Based in my hometown of Missoula, Montana, the Task Force is led by gay men – men who had been where I was, had felt the way I did, could relate, emphasize and provide help and support. I felt safe privately and discretely consulting with their professional and dedicated staff; I attended gay men retreats they put on; I learned about HIV and other sexually-transmitted infections and diseases; I learned about safe sex; I felt relieved to have access to free and anonymous testing the task force provides for men like me who have sex with men, conducted by men like me who have sex with men. I trusted them. I still do.

Without them, I would not be as confident and comfortable with myself as I am today. I might not even be alive.

I’m not the only one.

“It’s difficult to measure how many people we have helped, and how many diseases and infections we’ve prevented,” says Task Force Director David Herrera. “But there is no doubt that we have.”

No doubt indeed! Considering that Herrera has been involved in HIV prevention, testing and counseling for nearly 30 years I have no doubt the people he has helped, including me, number in the thousands.

Where would people like me be without the Task Force? Unfortunately, we may soon find out.

A victim of sequestration (automatic federal budget cuts put into law by the Budget Control Act of 2011) Herrera may have no choice but to reduce services such as retreats and outreach efforts. With cuts in federal funding the Task Force budget just took a $20,000 hit. And that’s the second wave of cuts. “We’ve lost 50 percent of our funding in the past 3-4 years,” Herrera says. “And we’re already operating on a bare-bones budget.”

The cuts come at a time when the Task Force has greatly expanded its cadre of well-trained counselors who provide testing, support and community-building throughout Montana, including among Two-Spirited people within indigenous Native American tribes and in rural parts of eastern Montana where diseases such as Gonorrhea are on the rise. Although sequestration is effecting organizations all over the nation rural states like Montana are experiencing the largest cuts.

“This is a time when we should be expanding our efforts, not eliminating programs,” Herrera says. “But there is limited federal dollars, so we are now cutting up the pie rather than adding to it.”

It’s a risky thing to do, and could prove costly.

“The cuts could ultimately cost more than they save in both money and lives,” Herrera says. “It’s a lot more cost effective to prevent HIV and other infections and diseases than it is to pay for treatments for people who become infected.”

What can be done? Herrera has several suggestions: Contact Senators Jon Tester and Max Baucus, and Congressman Steve Daines, and demand that federal funding for HIV prevention, testing and counseling be restored.
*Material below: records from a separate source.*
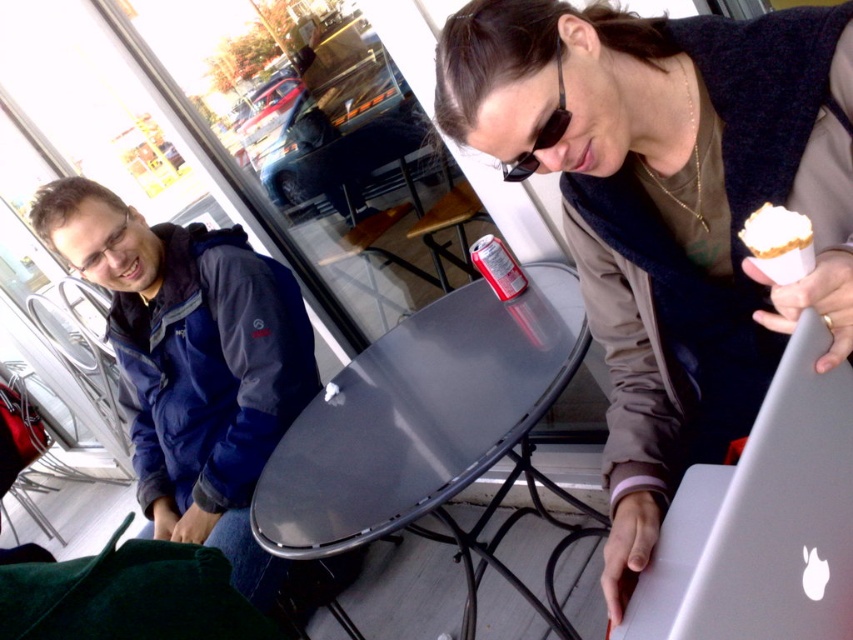 Measure the distance between silver metallic laptop at center and camera.

silver metallic laptop at center is 20.54 inches from camera.

Looking at this image, is silver metallic laptop at center positioned before white paper ice cream cone at upper right?

Yes.

Who is more distant from viewer, (706, 536) or (799, 248)?

Positioned behind is point (706, 536).

The width and height of the screenshot is (853, 640). Identify the location of silver metallic laptop at center. (762, 522).

Is the position of blue fabric jacket at left more distant than that of sunglasses at center?

Yes, it is.

Is blue fabric jacket at left positioned in front of sunglasses at center?

No, blue fabric jacket at left is behind sunglasses at center.

This screenshot has height=640, width=853. I want to click on blue fabric jacket at left, so click(198, 374).

From the picture: Is matte black jacket at center to the right of glossy metal table at center from the viewer's perspective?

Yes, matte black jacket at center is to the right of glossy metal table at center.

Can you confirm if matte black jacket at center is shorter than glossy metal table at center?

Incorrect, matte black jacket at center's height does not fall short of glossy metal table at center's.

The height and width of the screenshot is (640, 853). Describe the element at coordinates (671, 209) in the screenshot. I see `matte black jacket at center` at that location.

At what (x,y) coordinates should I click in order to perform the action: click on matte black jacket at center. Please return your answer as a coordinate pair (x, y). Looking at the image, I should click on tap(671, 209).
Also contact the Montana State Health Department and Governor Steve Bullock and demand that state funding be made available for these critical programs. (Two employees of the Task Force, Chantz Thilmony and Christopher Gehring, recently received well-deserved Governor’s Awards for their tremendous outreach efforts to help prevent HIV infections in Montana).

In the meantime, personal contributions from all of us can help keep the Task Force afloat. Donations can be made through the Tasks Force’s website: www.mtgayhealth.org, or mailed to:


Montana Gay Men’s Task Force
P.O. Box 7984
Missoula, MT  59807.

I plan to make a donation as soon as I finish writing this; I urge you all to do the same. 

Let’s step up and support the organization that has long supported us. We NEED the Montana Gay Men’s Task Force!